Bad enough that she'd had to ship most of her belongings to her parents' council house back in Chorlton, but her impulsiveness had put everyone out because Poppy and Alex had to relocate their thirds of the overflow, too, and couldn't move it into Izzy's old room because that now needed to be let to meet the repayments.

Sigh. Her room… Her beautiful room.

Someone else's soon.

She swapped the mascara to the other hand and tried for a better result from the left.

‘The price of freedom,' she reminded herself aloud.

And of self-respect. Everything she'd done in her life was about treating herself with more respect than the world had ever treated her.

‘Izzy…' Poppy rapped on the door then stuck her head in, skilfully avoiding taking an eye out on the various clothes hangers hooked over the door frame. ‘How much of your own party are you planning on missing?'

Was
all of it
a wise thing to admit?

She normally loved a party, loved being the centre of attention—she had a lifetime of
non-existent parties to make up for—but
Congrats, you're unemployed
was not her preferred theme. Even if Poppy had typically gone with the more positive,
Congrats, you're out of the job that was draining your soul.
There certainly was something to be said for spin. Izzy pushed back from the ridiculously ornate dresser wedged awkwardly between the wall and the single bed.

Single…

This was what she'd become—a half made-up pauper sleeping on a child's bed.

The price of freedom.

‘Did I hear Tori's laugh?' Izzy quizzed, brightly. And by ‘laugh' she meant the carillon of flirtatious bells that was their best friend's weapon of choice. ‘How long has she been here?'

Poppy arched a single, elegant brow. ‘I think the more pertinent question is how long have
you
been in here? It's just gone eight.'

‘Oh.'

The boxroom was too crowded for a clock and Izzy never wore a watch. ‘Time to come out, then.'

Why on earth had she thought being unemployed was worth celebrating?
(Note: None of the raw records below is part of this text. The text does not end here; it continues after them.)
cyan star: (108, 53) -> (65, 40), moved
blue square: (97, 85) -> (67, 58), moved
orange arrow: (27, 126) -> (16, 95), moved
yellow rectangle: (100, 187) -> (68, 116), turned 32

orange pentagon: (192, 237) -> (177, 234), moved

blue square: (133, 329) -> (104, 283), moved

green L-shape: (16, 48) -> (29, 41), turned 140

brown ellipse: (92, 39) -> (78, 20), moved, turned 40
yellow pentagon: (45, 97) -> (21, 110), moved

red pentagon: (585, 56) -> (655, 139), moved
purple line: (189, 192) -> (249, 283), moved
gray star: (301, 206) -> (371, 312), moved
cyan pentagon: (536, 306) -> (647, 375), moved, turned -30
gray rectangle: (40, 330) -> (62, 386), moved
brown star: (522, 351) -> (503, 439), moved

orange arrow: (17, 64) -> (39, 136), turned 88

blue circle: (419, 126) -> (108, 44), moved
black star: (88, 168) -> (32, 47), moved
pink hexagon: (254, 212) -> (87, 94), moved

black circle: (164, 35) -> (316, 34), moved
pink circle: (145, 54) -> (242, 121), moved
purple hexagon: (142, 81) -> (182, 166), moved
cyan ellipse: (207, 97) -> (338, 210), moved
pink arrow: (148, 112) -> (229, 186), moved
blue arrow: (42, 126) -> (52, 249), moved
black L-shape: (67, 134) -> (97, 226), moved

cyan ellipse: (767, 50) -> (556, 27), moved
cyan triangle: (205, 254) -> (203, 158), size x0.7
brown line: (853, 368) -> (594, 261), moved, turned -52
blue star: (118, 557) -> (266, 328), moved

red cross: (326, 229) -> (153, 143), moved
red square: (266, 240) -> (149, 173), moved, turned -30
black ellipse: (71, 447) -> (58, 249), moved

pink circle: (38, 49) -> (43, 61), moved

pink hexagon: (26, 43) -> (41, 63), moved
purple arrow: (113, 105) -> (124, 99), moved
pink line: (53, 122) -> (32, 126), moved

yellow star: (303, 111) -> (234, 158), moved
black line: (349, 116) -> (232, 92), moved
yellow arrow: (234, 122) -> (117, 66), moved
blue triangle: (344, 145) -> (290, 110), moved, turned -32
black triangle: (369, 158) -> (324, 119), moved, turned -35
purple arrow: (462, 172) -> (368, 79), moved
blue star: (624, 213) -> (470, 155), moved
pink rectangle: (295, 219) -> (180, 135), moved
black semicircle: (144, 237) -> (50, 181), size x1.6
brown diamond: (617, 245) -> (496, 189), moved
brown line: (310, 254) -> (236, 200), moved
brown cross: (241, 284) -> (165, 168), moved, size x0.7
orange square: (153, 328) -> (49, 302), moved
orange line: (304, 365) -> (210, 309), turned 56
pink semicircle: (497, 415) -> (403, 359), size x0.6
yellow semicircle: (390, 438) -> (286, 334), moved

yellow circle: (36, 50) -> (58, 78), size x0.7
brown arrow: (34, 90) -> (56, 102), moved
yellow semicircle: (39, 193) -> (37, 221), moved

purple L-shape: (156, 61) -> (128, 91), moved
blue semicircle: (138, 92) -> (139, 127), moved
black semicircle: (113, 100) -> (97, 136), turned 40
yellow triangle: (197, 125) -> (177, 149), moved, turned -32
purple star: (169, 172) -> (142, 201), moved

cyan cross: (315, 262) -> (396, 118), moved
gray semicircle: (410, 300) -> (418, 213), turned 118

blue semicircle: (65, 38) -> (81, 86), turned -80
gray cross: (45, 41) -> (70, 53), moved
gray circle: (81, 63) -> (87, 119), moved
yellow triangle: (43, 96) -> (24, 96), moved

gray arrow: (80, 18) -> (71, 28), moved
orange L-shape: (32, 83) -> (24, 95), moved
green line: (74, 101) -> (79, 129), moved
Because that decision had been made two days ago. Today she'd changed her mind. Two
days from now she'd probably feel differently again. Par for the course with her wildly swinging thoughts lately.

Wildly swinging, dissatisfied thoughts.

So dissatisfied that she'd even considered ringing her mum to talk things through. Until she remembered that she didn't do that anymore.

‘Come on, Iz,' Poppy urged, reading her expression and holding the door wide. ‘You'll enjoy it once you get out there.'

She certainly wouldn't without a champers in hand. One look at the thronging mass in their flat reinforced that. All friends, but somehow still overwhelming. Would it be rude to go to a movie instead? To reward the kindness of all their friends who'd rallied for her with her absence?

She paused in the doorway. They wouldn't be the first kind people she'd abandoned.

But tonight was not the night to be thinking about her parents or her dysfunctional childhood. Tonight was a night for stoic smiles and fellowship.

She followed Poppy into the kitchen, keeping her eyes down until she had the familiar
comfort of a glass in her hand. ‘Please tell me there's Lanson.'

‘Dunno. Brother dearest ordered the booze.'

There was—thank God—and Izzy polished off her first glass while rinsing the used party glasses already accumulating in the kitchen. She took care of a second while chopping up a platter of out-of-season veg.

Their extended circle of friends fell like Brighton seagulls onto her choppings.

‘God, I love this stuff,' a tall brunette cooed, scooping a big dollop of dip onto some capsicum and then shoving the lot into her mouth and speaking past the crunching mess. ‘Yours?'

‘Speciality of the man of the house,' Izzy said. And, no, dip wasn't an odd thing for a military man to be good at. No more odd than Alex's weirdly nocturnal habits, anyway.

‘Tash, Sally.' She nodded, extending the platter for their grazing pleasure. ‘Thanks for coming. Hi, Richard.'

‘Love the pauper's catering, Izzy,' he gushed, drowning a sprig of broccolini in dip. ‘Very on-theme.'

Huh. If being poor was so entertaining why hadn't she smiled more as a kid?